[EXTRACTED INFORMATION — start]

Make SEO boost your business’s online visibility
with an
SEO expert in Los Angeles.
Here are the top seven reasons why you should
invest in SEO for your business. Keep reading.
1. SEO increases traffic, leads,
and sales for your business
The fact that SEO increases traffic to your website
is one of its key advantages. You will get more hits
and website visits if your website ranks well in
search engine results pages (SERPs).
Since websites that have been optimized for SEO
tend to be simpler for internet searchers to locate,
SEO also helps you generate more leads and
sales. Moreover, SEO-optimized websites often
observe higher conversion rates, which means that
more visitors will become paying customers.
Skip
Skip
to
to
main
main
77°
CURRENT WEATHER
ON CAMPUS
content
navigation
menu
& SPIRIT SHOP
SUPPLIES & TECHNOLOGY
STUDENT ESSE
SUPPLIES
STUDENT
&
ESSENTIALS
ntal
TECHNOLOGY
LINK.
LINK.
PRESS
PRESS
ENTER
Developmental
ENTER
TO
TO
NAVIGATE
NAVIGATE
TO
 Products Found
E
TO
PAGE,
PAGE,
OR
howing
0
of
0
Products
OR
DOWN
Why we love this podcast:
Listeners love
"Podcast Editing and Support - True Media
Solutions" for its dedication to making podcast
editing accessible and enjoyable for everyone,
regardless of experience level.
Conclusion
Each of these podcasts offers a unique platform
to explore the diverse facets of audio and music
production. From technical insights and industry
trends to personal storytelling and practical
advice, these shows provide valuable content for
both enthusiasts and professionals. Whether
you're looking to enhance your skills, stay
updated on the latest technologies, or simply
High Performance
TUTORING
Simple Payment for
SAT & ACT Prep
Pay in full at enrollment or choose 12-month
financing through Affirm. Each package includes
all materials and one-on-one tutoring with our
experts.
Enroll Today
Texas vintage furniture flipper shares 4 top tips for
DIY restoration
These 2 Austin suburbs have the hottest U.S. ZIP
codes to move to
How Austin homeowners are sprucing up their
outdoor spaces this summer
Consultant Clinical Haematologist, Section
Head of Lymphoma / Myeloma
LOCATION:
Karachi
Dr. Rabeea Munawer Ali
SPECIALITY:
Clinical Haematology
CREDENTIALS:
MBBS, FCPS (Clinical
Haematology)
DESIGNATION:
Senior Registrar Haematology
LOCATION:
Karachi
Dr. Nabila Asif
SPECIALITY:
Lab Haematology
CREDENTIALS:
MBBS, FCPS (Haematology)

[EXTRACTED INFORMATION — finish]

■ WORK ORDER: Select every line in the records above that contains the word "content".

■ TASK RESULT:
content
advice, these shows provide valuable content for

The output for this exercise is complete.